HOW TO COMPLETE THIS TASK — Out of the lines below, please list those that hold the string "yacute".

== == ==

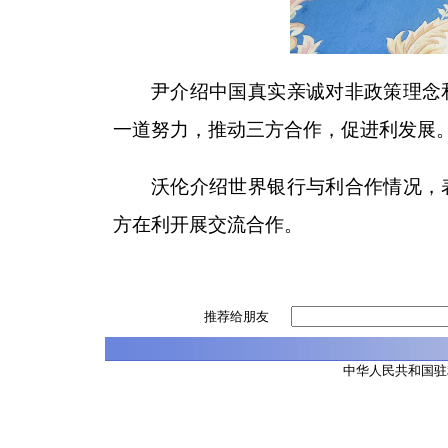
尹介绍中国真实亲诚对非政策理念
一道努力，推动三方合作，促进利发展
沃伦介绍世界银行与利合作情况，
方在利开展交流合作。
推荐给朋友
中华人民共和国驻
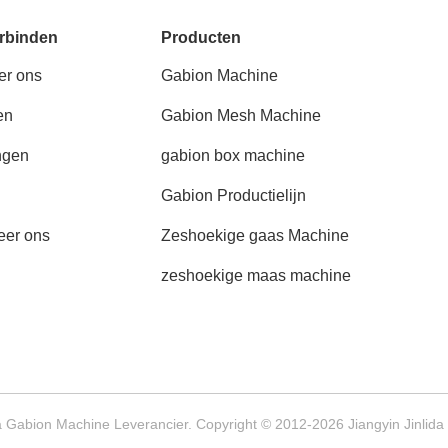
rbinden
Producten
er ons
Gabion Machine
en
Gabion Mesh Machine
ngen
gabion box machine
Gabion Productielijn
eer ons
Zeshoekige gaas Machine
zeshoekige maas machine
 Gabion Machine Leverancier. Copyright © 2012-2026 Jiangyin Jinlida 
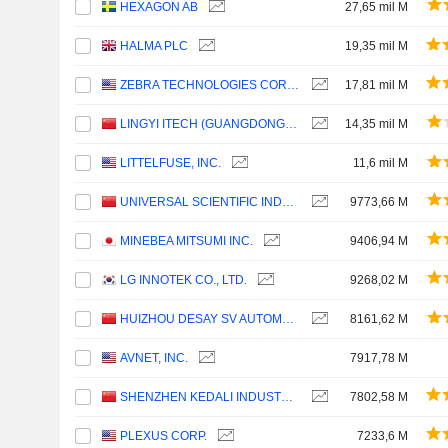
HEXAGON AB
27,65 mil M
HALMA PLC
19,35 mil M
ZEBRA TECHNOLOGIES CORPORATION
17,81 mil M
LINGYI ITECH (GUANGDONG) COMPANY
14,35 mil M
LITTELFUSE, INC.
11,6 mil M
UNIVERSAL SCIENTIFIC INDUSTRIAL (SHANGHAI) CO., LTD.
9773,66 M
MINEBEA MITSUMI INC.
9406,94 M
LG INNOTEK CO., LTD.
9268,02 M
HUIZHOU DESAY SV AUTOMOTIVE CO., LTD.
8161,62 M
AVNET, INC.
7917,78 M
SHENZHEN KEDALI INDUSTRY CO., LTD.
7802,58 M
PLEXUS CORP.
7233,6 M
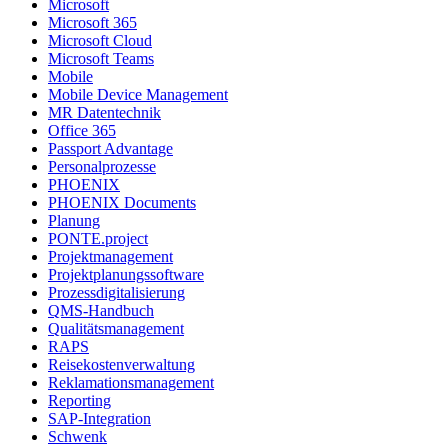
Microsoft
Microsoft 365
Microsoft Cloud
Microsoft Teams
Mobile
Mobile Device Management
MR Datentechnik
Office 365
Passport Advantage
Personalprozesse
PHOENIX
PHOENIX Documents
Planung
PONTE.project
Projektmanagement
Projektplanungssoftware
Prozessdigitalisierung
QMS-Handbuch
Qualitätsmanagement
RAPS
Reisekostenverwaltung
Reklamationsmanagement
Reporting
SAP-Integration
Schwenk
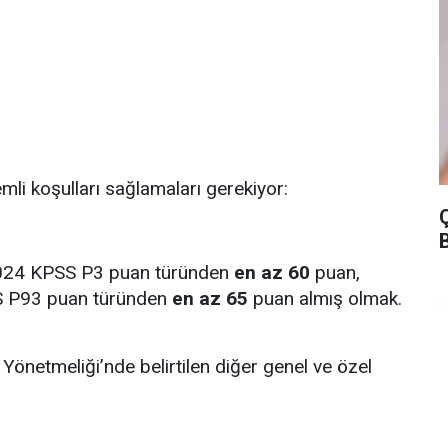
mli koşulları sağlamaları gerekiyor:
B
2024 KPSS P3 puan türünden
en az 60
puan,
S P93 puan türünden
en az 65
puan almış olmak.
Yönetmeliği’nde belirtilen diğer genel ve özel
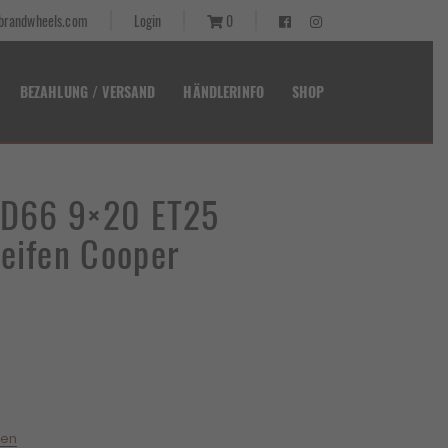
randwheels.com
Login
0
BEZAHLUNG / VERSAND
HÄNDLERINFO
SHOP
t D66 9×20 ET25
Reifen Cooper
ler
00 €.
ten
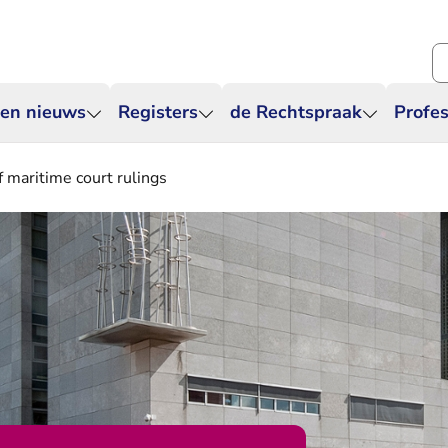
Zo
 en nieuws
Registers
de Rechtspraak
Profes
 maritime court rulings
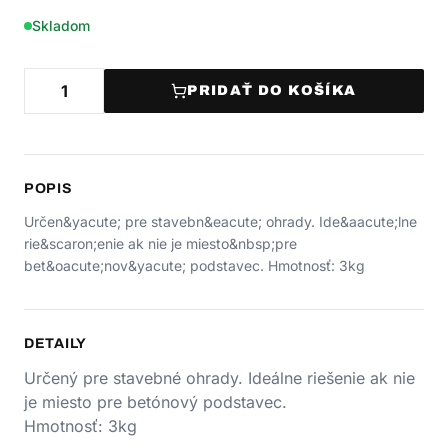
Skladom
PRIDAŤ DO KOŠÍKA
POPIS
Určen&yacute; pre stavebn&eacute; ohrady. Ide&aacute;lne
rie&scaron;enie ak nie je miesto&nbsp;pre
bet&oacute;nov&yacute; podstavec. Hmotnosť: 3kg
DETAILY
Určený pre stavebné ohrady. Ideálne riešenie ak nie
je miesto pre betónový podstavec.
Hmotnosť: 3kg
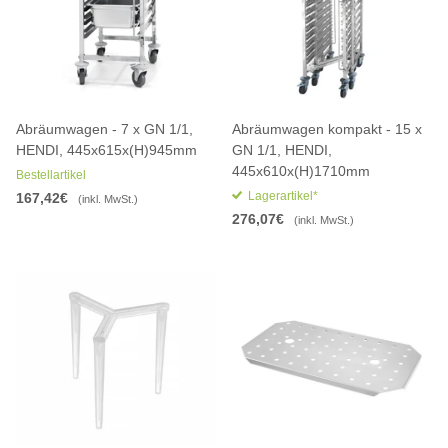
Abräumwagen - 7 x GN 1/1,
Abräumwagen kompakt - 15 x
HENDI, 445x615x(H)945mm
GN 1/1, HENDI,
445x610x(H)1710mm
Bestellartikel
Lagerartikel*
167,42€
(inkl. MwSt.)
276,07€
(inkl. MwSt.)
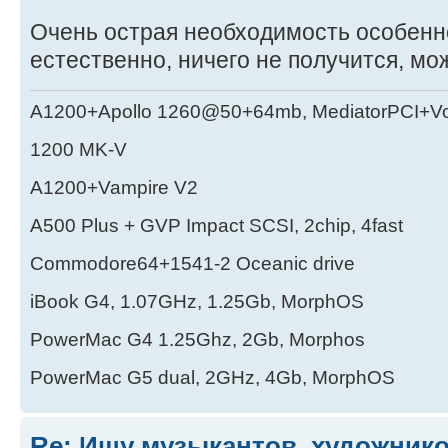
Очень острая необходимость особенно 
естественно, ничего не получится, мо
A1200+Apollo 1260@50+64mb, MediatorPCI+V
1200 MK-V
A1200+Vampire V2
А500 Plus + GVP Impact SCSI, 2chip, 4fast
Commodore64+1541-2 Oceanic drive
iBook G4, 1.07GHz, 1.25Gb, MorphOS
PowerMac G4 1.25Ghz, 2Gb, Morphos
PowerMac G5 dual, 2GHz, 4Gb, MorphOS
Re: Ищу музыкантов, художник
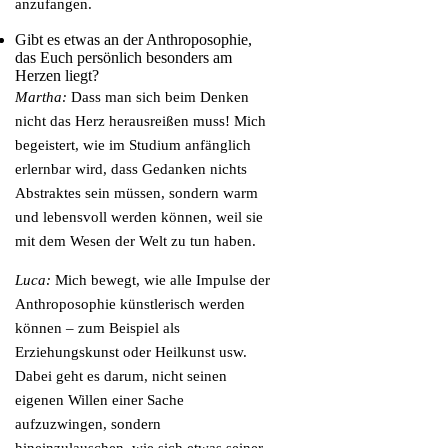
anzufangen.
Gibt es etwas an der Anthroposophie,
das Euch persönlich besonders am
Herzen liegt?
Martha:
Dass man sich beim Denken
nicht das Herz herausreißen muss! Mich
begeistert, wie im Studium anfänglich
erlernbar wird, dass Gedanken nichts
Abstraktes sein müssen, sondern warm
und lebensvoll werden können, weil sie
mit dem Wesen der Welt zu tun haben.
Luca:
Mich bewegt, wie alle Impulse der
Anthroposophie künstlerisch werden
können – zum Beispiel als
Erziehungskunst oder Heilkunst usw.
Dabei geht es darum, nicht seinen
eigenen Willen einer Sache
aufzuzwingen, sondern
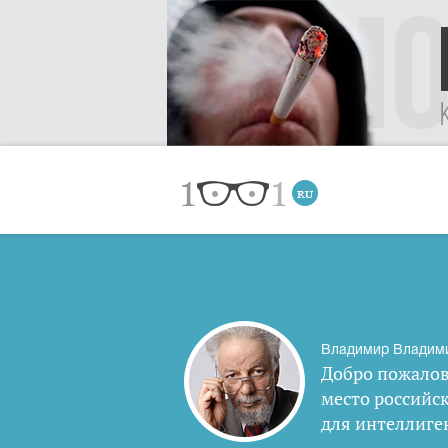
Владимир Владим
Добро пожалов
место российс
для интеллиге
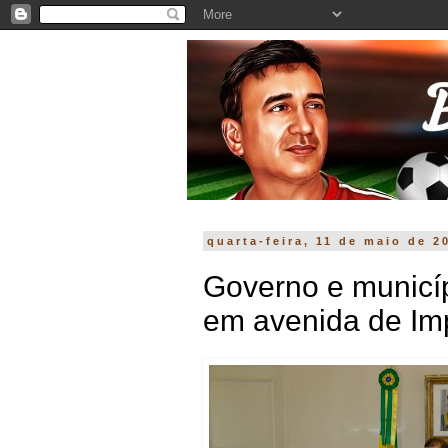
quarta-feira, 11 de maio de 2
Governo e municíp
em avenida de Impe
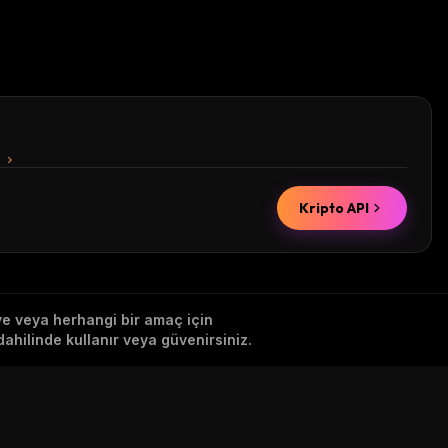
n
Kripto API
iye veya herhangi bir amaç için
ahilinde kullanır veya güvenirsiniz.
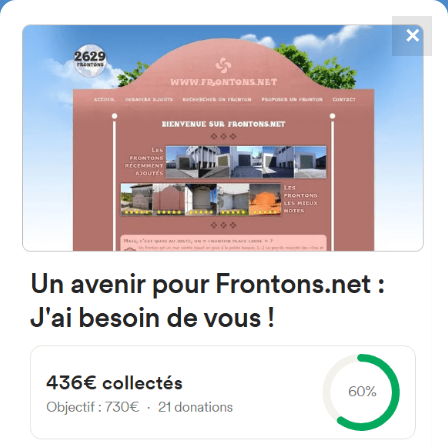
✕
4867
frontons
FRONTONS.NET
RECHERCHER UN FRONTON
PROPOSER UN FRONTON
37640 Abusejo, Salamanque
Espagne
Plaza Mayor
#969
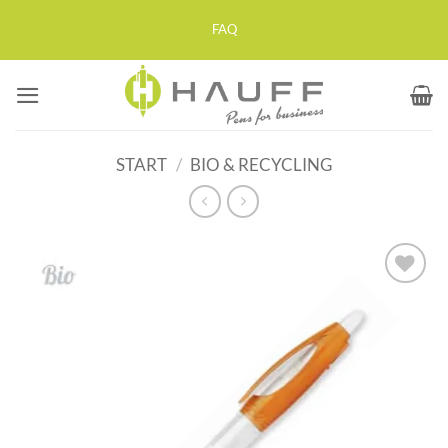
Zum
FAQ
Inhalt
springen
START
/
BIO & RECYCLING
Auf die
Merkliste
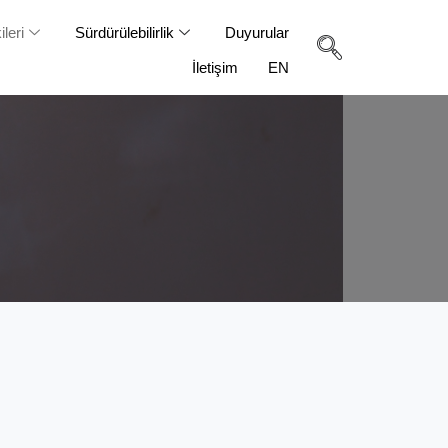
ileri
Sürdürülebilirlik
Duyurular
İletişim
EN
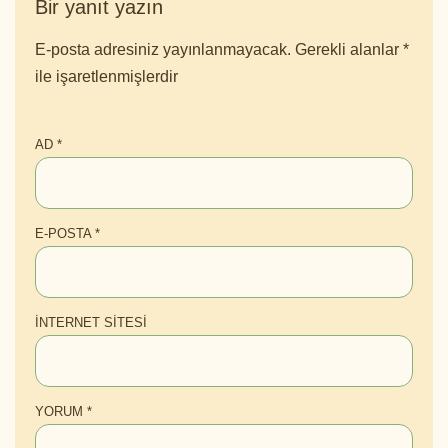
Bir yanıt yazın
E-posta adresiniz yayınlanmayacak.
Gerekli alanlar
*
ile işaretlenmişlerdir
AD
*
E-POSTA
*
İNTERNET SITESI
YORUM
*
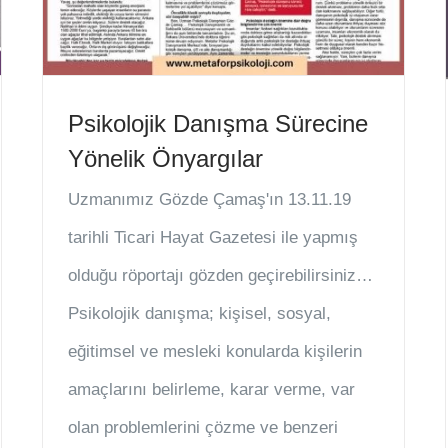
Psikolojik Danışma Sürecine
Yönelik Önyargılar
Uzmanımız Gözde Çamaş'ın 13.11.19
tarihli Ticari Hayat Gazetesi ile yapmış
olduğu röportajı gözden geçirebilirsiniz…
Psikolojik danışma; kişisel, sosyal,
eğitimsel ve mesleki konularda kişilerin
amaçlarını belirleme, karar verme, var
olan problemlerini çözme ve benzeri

== == ==

ANSWER BELOW —
Určen&yacute; pre stavebn&eacute; ohrady. Ide&aacute;lne
bet&oacute;nov&yacute; podstavec. Hmotnosť: 3kg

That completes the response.